Question

There are 8436 steel balls each with a radii of 1 cm stagged in a pile with one ball on top. 3 balls in the second layer, 6 in the third layer, 10 in the fourth layer and so on. Find the number of horizental layers in the pile.

Answer 1

The given series is this: 1, 3, 6, 10, 15....
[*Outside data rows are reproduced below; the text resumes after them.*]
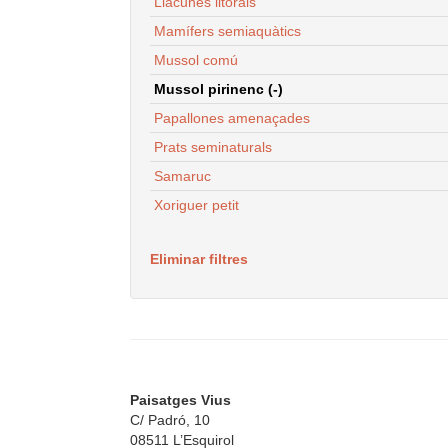
Llacunes litorals
Mamífers semiaquàtics
Mussol comú
Mussol pirinenc (-)
Papallones amenaçades
Prats seminaturals
Samaruc
Xoriguer petit
Eliminar filtres
Paisatges Vius
C/ Padró, 10
08511 L’Esquirol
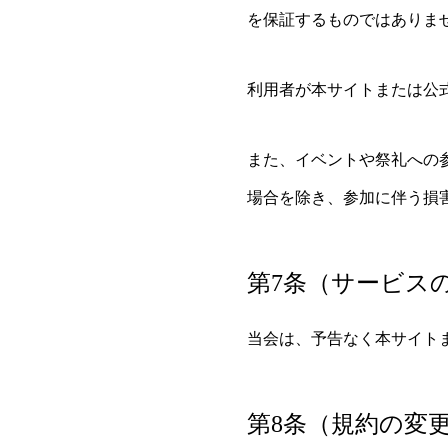
を保証するものではありま
利用者が本サイトまたは公
また、イベントや祭礼への
場合を除き、参加に伴う損
第7条（サービス
当会は、予告なく本サイトま
第8条（規約の変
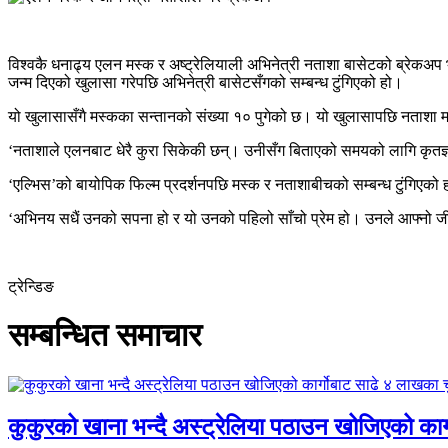
विश्वकै धनाढ्य एलन मस्क र अष्ट्रेलियाली अभिनेत्री नताशा बासेटको ब्रेकअप
जन्म दिएको खुलासा गरेपछि अभिनेत्री बासेटसँगको सम्बन्ध टुंगिएको हो।
यो खुलासासँगै मस्कका सन्तानको संख्या १० पुगेको छ। यो खुलासापछि नताशा म
‘नताशाले एलनबाट धेरै कुरा सिकेकी छन्। उनीसँग बिताएको समयको लागि कृतज्ञ
‘एल्भिस’को बायोपिक फिल्म प्रदर्शनपछि मस्क र नताशाबीचको सम्बन्ध टुंगिएको 
‘अभिनय सधैं उनको सपना हो र यो उनको पहिलो साँचो प्रेम हो। उनले आफ्नो जीव
ट्रेन्डिङ
सम्बन्धित समाचार
कुकुरको खाना भन्दै अस्ट्रेलिया पठाउन खोजिएको का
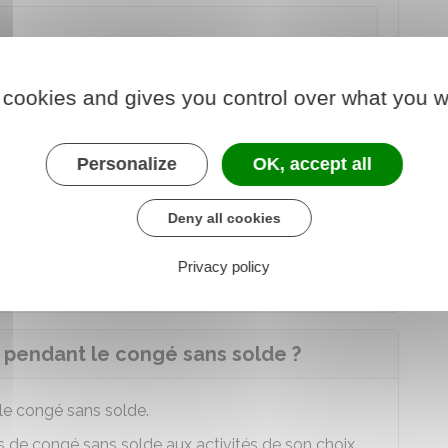
n employeur pour prendre un congé dans solde. En
t être licencié pour
faute grave
.
 cookies and gives you control over what you w
Personalize
OK, accept all
unéré ?
Deny all cookies
unéré
.
Privacy policy
t toute la durée du congé sans solde.
ié pendant le congé sans solde ?
le congé sans solde.
ps de congé sans solde aux activités de son choix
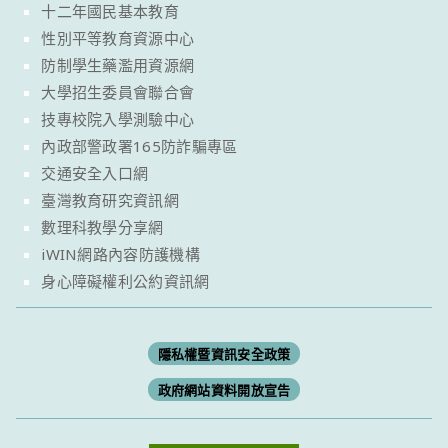
十二年國民基本教育
性別平等教育資源中心
防制學生藥濫用資源網
大學招生委員會聯合會
技專校院入學測驗中心
內政部警政署165防詐騙專區
交通安全入口網
臺灣教育研究資訊網
數理科教學分享網
iWIN網路內容防護機構
身心障礙權利公約資訊網
隱私權暨資訊安全政策
政府網站資料開放宣告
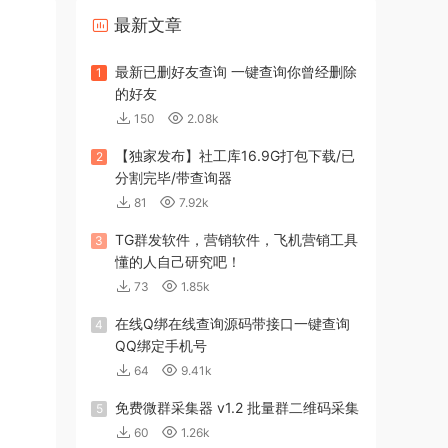
最新文章
最新已删好友查询 一键查询你曾经删除
1
的好友
150
2.08k
【独家发布】社工库16.9G打包下载/已
2
分割完毕/带查询器
81
7.92k
TG群发软件，营销软件，飞机营销工具
3
懂的人自己研究吧！
73
1.85k
在线Q绑在线查询源码带接口一键查询
4
QQ绑定手机号
64
9.41k
免费微群采集器 v1.2 批量群二维码采集
5
60
1.26k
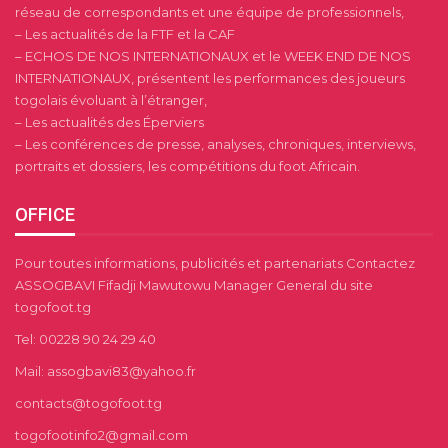
réseau de correspondants et une équipe de professionnels,
– Les actualités de la FTF et la CAF
– ECHOS DE NOS INTERNATIONAUX et le WEEK END DE NOS
INTERNATIONAUX, présentent les performances des joueurs
togolais évoluant à l’étranger,
– Les actualités des Éperviers
– Les conférences de presse, analyses, chroniques, interviews,
portraits et dossiers, les compétitions du foot Africain.
OFFICE
Pour toutes informations, publicités et partenariats Contactez
ASSOGBAVI Fifadji Mawutowu Manager General du site
togofoot.tg
Tel: 00228 90 24 29 40
Mail: assogbavi83@yahoo.fr
contacts@togofoot.tg
togofootinfo2@gmail.com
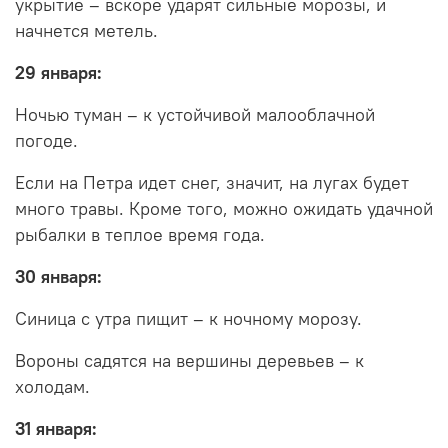
укрытие – вскоре ударят сильные морозы, и
начнется метель.
29 января:
Ночью туман – к устойчивой малооблачной
погоде.
Если на Петра идет снег, значит, на лугах будет
много травы. Кроме того, можно ожидать удачной
рыбалки в теплое время года.
30 января:
Синица с утра пищит – к ночному морозу.
Вороны садятся на вершины деревьев – к
холодам.
31 января:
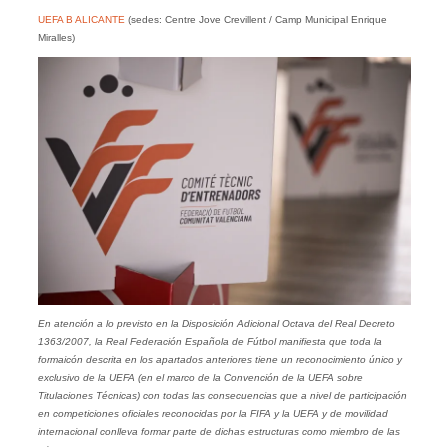
UEFA B ALICANTE
(sedes: Centre Jove Crevillent / Camp Municipal Enrique
Miralles)
En atención a lo previsto en la Disposición Adicional Octava del Real Decreto
1363/2007, la Real Federación Española de Fútbol manifiesta que toda la
formaicón descrita en los apartados anteriores tiene un reconocimiento único y
exclusivo de la UEFA (en el marco de la Convención de la UEFA sobre
Titulaciones Técnicas) con todas las consecuencias que a nivel de participación
en competiciones oficiales reconocidas por la FIFA y la UEFA y de movilidad
internacional conlleva formar parte de dichas estructuras como miembro de las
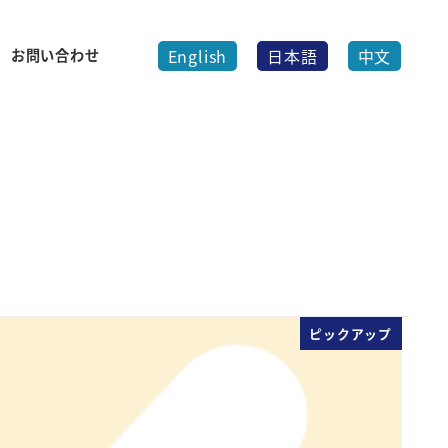
English
日本語
中文
お問い合わせ
ピックアップ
Note, every nth term is the sum of first n positive integers i.e. 3rd term is 1+2+3 = 6 and so on.

Therefore t(n) = n(n+1)/2 = (n^2)/2 + n/2

Sum of n terms of this series will be S(n) = ∑t(n) = (1/2)∑n^2 + (1/2) ∑n (summation of the terms)

This gives us S(n) = (1/2) n(n+1)(2n+1)/6 +(1/2)n(n+1)/2

Take n(n+1) common from the two terms and simplify the rest to get S(n) = n(n+1)(n+2)/6

Now n(n+1)(n+2)/6 = 8436

or n(n+1)(n+2) = 8436 x 6

At this point, use options. If n = 34, product of 34, 35, 36 will end in 0, not 6, so not possible.

If n = 36, product of 36,37 and 38 will end in 6. This is the only possibility. None of the other products will end in 6 so answer must be 36.